▶ **LISTED ENTRIES**
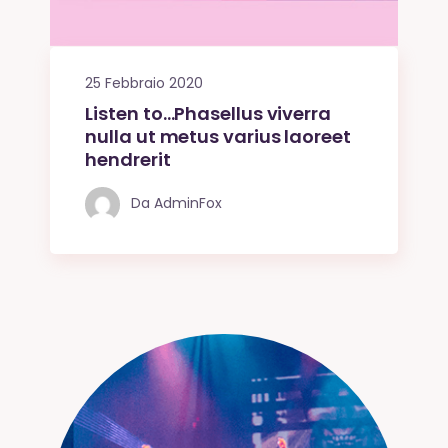
25 Febbraio 2020
Listen to…Phasellus viverra
nulla ut metus varius laoreet
hendrerit
Da
AdminFox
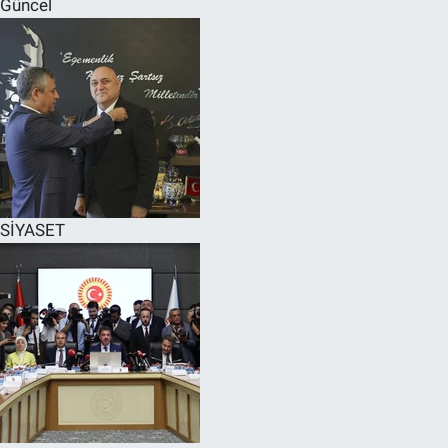
Güncel
SPOR
RESMİ İLANLAR
SİYASET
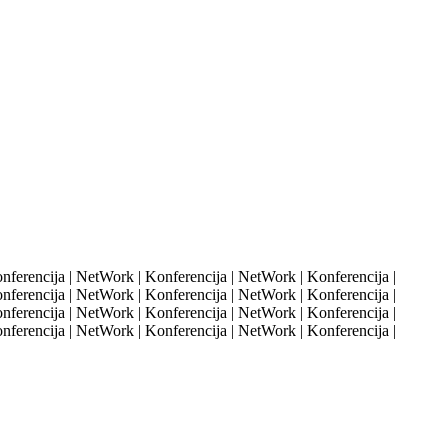
ferencija | NetWork | Konferencija | NetWork | Konferencija |
ferencija | NetWork | Konferencija | NetWork | Konferencija |
ferencija | NetWork | Konferencija | NetWork | Konferencija |
ferencija | NetWork | Konferencija | NetWork | Konferencija |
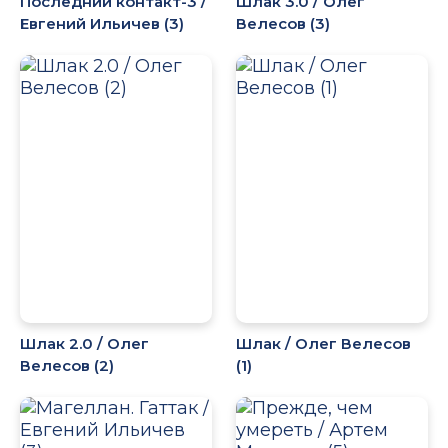
Последний контакт-3 /
Шлак 3.0 / Олег
Евгений Ильичев (3)
Велесов (3)
Шлак 2.0 / Олег
Шлак / Олег Велесов
Велесов (2)
(1)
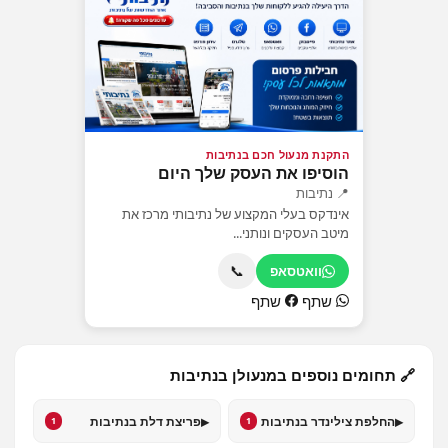
התקנת מנעול חכם בנתיבות
הוסיפו את העסק שלך היום
📍 נתיבות
אינדקס בעלי המקצוע של נתיבותי מרכז את
מיטב העסקים ונותני...
📞
וואטסאפ
שתף
שתף
🔗 תחומים נוספים במנעולן בנתיבות
▸
▸
החלפת צילינדר בנתיבות
פריצת דלת בנתיבות
1
1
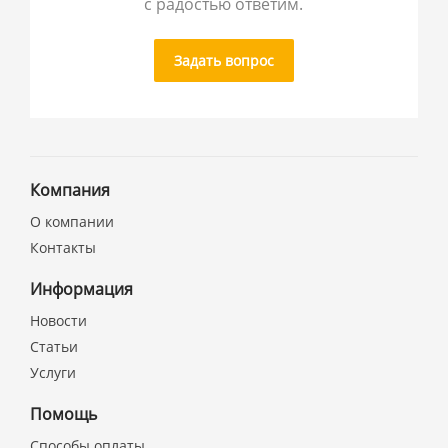
с радостью ответим.
Задать вопрос
Компания
О компании
Контакты
Информация
Новости
Статьи
Услуги
Помощь
Способы оплаты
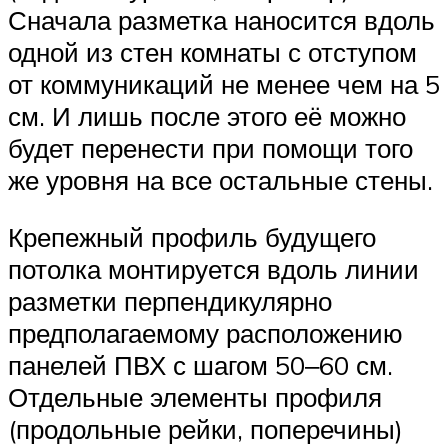
Сначала разметка наносится вдоль
одной из стен комнаты с отступом
от коммуникаций не менее чем на 5
см. И лишь после этого её можно
будет перенести при помощи того
же уровня на все остальные стены.
Крепежный профиль будущего
потолка монтируется вдоль линии
разметки перпендикулярно
предполагаемому расположению
панелей ПВХ с шагом 50‒60 см.
Отдельные элементы профиля
(продольные рейки, поперечины)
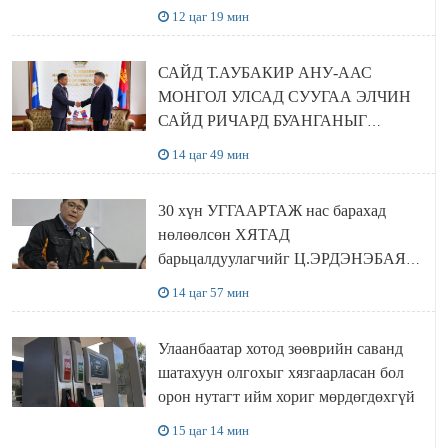
шийдвэрлэхээр болов
12 цаг 19 мин
САЙД Т.АУБАКИР АНУ-ААС
МОНГОЛ УЛСАД СУУГАА ЭЛЧИН
САЙД РИЧАРД БУАНГАНЫГ
ХҮЛЭЭН АВЧ УУЛЗЛАА
14 цаг 49 мин
30 хүн УГГААРТАЖ нас барахад
нөлөөлсөн ХЯТАД
барьцалдуулагчийг Ц.ЭРДЭНЭБАЯР
захирал дахин худалдаж авахаар
14 цаг 57 мин
болжээ
Улаанбаатар хотод зөөврийн саванд
шатахуун олгохыг хязгаарласан бол
орон нутагт ийм хориг мөрдөгдөхгүй
15 цаг 14 мин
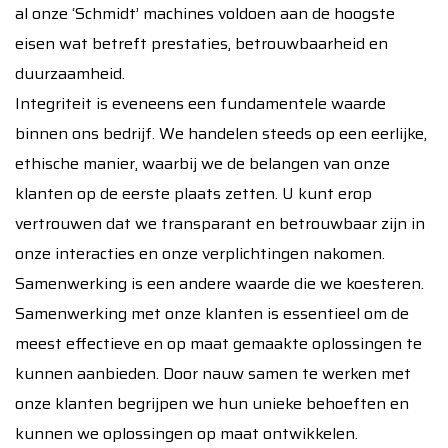
al onze ‘Schmidt’ machines voldoen aan de hoogste
eisen wat betreft prestaties, betrouwbaarheid en
duurzaamheid.
Integriteit is eveneens een fundamentele waarde
binnen ons bedrijf. We handelen steeds op een eerlijke,
ethische manier, waarbij we de belangen van onze
klanten op de eerste plaats zetten. U kunt erop
vertrouwen dat we transparant en betrouwbaar zijn in
onze interacties en onze verplichtingen nakomen.
Samenwerking is een andere waarde die we koesteren.
Samenwerking met onze klanten is essentieel om de
meest effectieve en op maat gemaakte oplossingen te
kunnen aanbieden. Door nauw samen te werken met
onze klanten begrijpen we hun unieke behoeften en
kunnen we oplossingen op maat ontwikkelen.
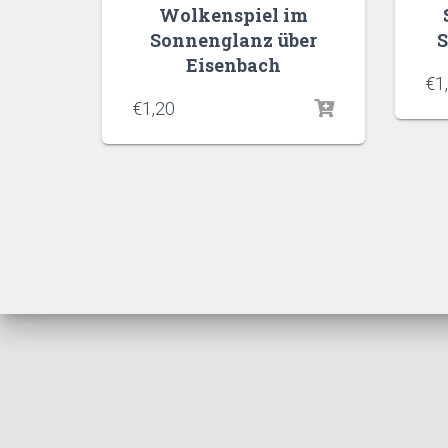
Wolkenspiel im
Sonnenglanz über
S
Eisenbach
€
1
€
1,20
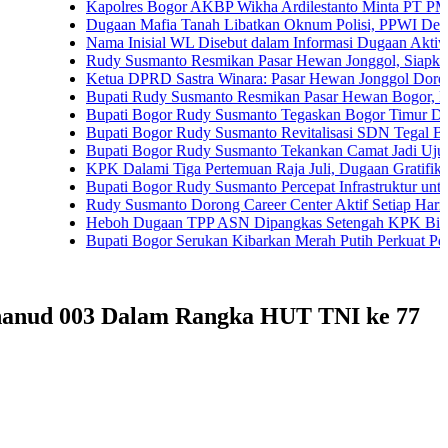
Kapolres Bogor AKBP Wikha Ardilestanto Minta PT PMC Tund
Dugaan Mafia Tanah Libatkan Oknum Polisi, PPWI Desak Peng
Nama Inisial WL Disebut dalam Informasi Dugaan Aktivitas di
Rudy Susmanto Resmikan Pasar Hewan Jonggol, Siapkan Bogo
Ketua DPRD Sastra Winara: Pasar Hewan Jonggol Dorong Ek
Bupati Rudy Susmanto Resmikan Pasar Hewan Bogor, Dilengka
Bupati Bogor Rudy Susmanto Tegaskan Bogor Timur Disiapkan
Bupati Bogor Rudy Susmanto Revitalisasi SDN Tegal Benteng
Bupati Bogor Rudy Susmanto Tekankan Camat Jadi Ujung Tom
KPK Dalami Tiga Pertemuan Raja Juli, Dugaan Gratifikasi Ku
Bupati Bogor Rudy Susmanto Percepat Infrastruktur untuk Dong
Rudy Susmanto Dorong Career Center Aktif Setiap Hari Perlua
Heboh Dugaan TPP ASN Dipangkas Setengah KPK Bidik Bupa
Bupati Bogor Serukan Kibarkan Merah Putih Perkuat Persatu
hanud 003 Dalam Rangka HUT TNI ke 77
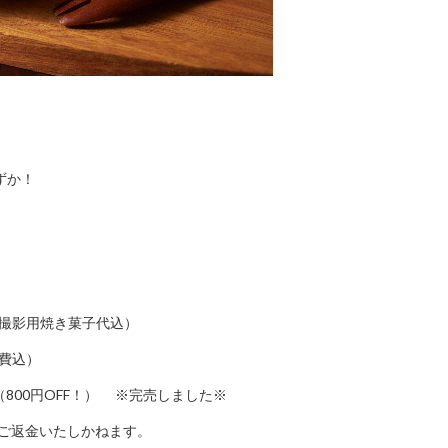
ずか！
（撮影用焼き菓子代込）
料費込）
（800円OFF！） ※完売しました※
ご返金いたしかねます。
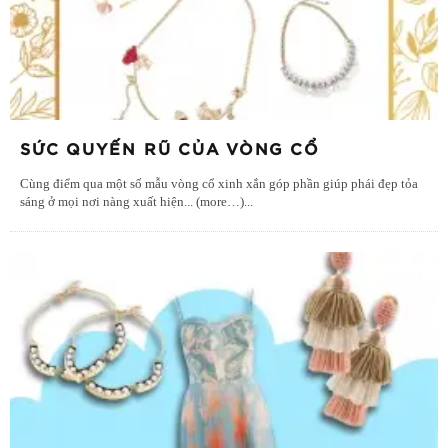
SỨC QUYẾN RŨ CỦA VÒNG CỔ
Cùng điểm qua một số mẫu vòng cổ xinh xắn góp phần giúp phái đẹp tỏa
sáng ở mọi nơi nàng xuất hiện... (more…)
...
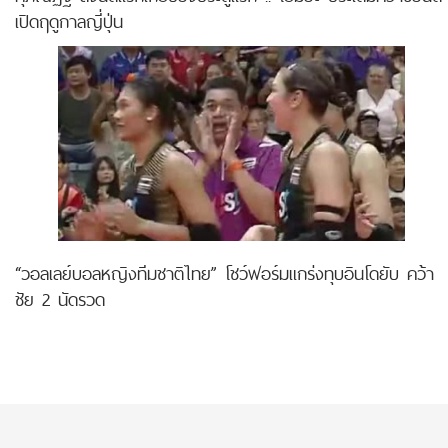
เปิดฤดูกาลญี่ปุ่น
“วอลเลย์บอลหญิงทีมชาติไทย” โชว์ฟอร์มแกร่งทุบอินโดยับ คว้า
ชัย 2 นัดรวด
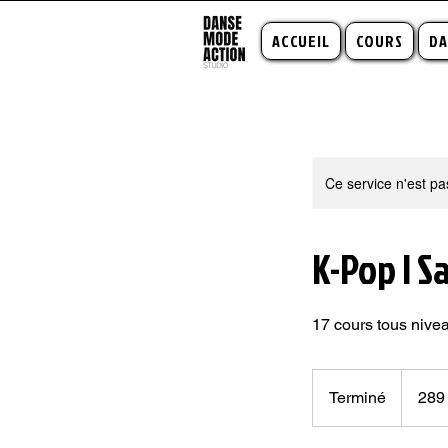
ACCUEIL
COURS
DA
Ce service n'est pa
K-Pop | S
17 cours tous nive
289
dollars
Terminé
T
289
canadien
e
r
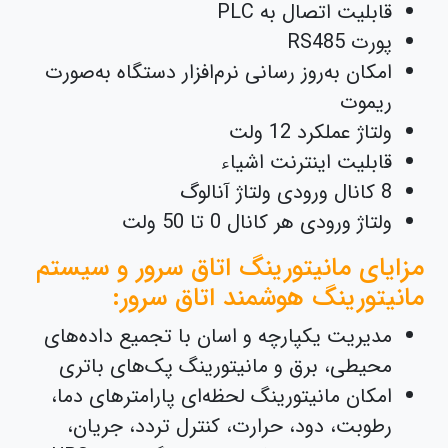
قابلیت اتصال به PLC
پورت RS485
امکان به‌روز رسانی نرم‌افزار دستگاه به‌صورت
ریموت
ولتاژ عملکرد 12 ولت
قابلیت اینترنت اشیاء
8 کانال ورودی ولتاژ آنالوگ
ولتاژ ورودی هر کانال 0 تا 50 ولت
مزایای مانیتورینگ اتاق سرور و سیستم
مانیتورینگ هوشمند اتاق سرور:
مدیریت یکپارچه و اسان با تجمیع داده‌های
محیطی، برق و مانیتورینگ پک‌های باتری
امکان مانیتورینگ لحظه‌ای پارامترهای دما،
رطوبت، دود، حرارت، کنترل تردد، جریان،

▶ **EXERCISE DETAILS**
Repeat only the lines from the one holding "ご返金いたしかねます。" through the last line of the data, inclusive. Keep the pictures out.

▶ **RESPONSE BELOW**
ご返金いたしかねます。
SỨC QUYẾN RŨ CỦA VÒNG CỔ
Cùng điểm qua một số mẫu vòng cổ xinh xắn góp phần giúp phái đẹp tỏa
sáng ở mọi nơi nàng xuất hiện... (more…)
...
เปิดฤดูกาลญี่ปุ่น
“วอลเลย์บอลหญิงทีมชาติไทย” โชว์ฟอร์มแกร่งทุบอินโดยับ คว้า
ชัย 2 นัดรวด
ACCUEIL
COURS
DA
Ce service n'est pa
K-Pop | S
17 cours tous nive
289
dollars
Terminé
T
289
canadien
e
r
قابلیت اتصال به PLC
پورت RS485
امکان به‌روز رسانی نرم‌افزار دستگاه به‌صورت
ریموت
ولتاژ عملکرد 12 ولت
قابلیت اینترنت اشیاء
8 کانال ورودی ولتاژ آنالوگ
ولتاژ ورودی هر کانال 0 تا 50 ولت
مزایای مانیتورینگ اتاق سرور و سیستم
مانیتورینگ هوشمند اتاق سرور:
مدیریت یکپارچه و اسان با تجمیع داده‌های
محیطی، برق و مانیتورینگ پک‌های باتری
امکان مانیتورینگ لحظه‌ای پارامترهای دما،
رطوبت، دود، حرارت، کنترل تردد، جریان،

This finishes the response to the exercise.